There is yet one more cyclone on its way to the poor Coromandel and Gisborne. Seeing this, Mum announces,


“I will not be putting my awnings out to dry. What do you think this is—the summer holidays?”


I tell mum I’m going to walk to the shops to get our high-fibre white bread from Baker’s Delight.


“Yes, yes,” she says, getting up purposefully, “we mustn’t dawdle,” even though, in truth, the day stretches ahead of us as languorously as Rangitoto.


When I get home, Mum and Gigi are off to look at Gigi’s baby scan. They return with a video of a silhouette of a little girl bouncing off the uterine wall with her feet. She seems so content in her embryonic state of bliss, oblivious to the chaos ahead. Mum seems oddly not amazed, at this extraordinary scientific development that invades the private world of the poor baby. I am as confounded by her considered reactions to everything, as I am by my own unconsidered reactions to everything.

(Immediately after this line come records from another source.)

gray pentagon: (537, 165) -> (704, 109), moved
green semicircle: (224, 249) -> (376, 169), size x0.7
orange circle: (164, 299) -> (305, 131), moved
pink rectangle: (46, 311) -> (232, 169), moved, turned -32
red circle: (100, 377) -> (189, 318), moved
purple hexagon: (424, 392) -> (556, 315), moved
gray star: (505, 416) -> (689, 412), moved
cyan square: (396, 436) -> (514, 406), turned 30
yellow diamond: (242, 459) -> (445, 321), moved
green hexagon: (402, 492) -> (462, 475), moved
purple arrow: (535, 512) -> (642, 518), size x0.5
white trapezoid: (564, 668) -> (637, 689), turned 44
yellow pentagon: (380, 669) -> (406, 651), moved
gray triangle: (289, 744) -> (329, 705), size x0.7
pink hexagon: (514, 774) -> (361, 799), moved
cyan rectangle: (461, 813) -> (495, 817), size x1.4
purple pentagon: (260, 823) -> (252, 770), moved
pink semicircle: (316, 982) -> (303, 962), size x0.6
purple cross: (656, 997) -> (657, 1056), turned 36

Gigi drives me to return the chilly bins I borrowed on Christmas Eve from Michael, the son of Jack Lum, the greengrocer. As I’m getting the boxes out (Gigi is on the phone), a very old, bent, and frail couple ask,


“Can we help you, dear?”


I realise, with a shock, how the death of my vitality has made me like an overwatered African violet.


I’m wearing a long shirt over a long skirt, a crooked bow in my hair, and red socks with Christmas trees on them. Gigi says I look unusual.


Moo Hefner rings about the tiling in the Sounds, and within two minutes, the monster that the dissolution of my marriage created emerges from the depths of me and spits and hisses at Moo Hefner’s monster. These two dying remnants of a dream that became a nightmare fight feebly, while I shake my head yes and no to the shirts Gigi is trying on.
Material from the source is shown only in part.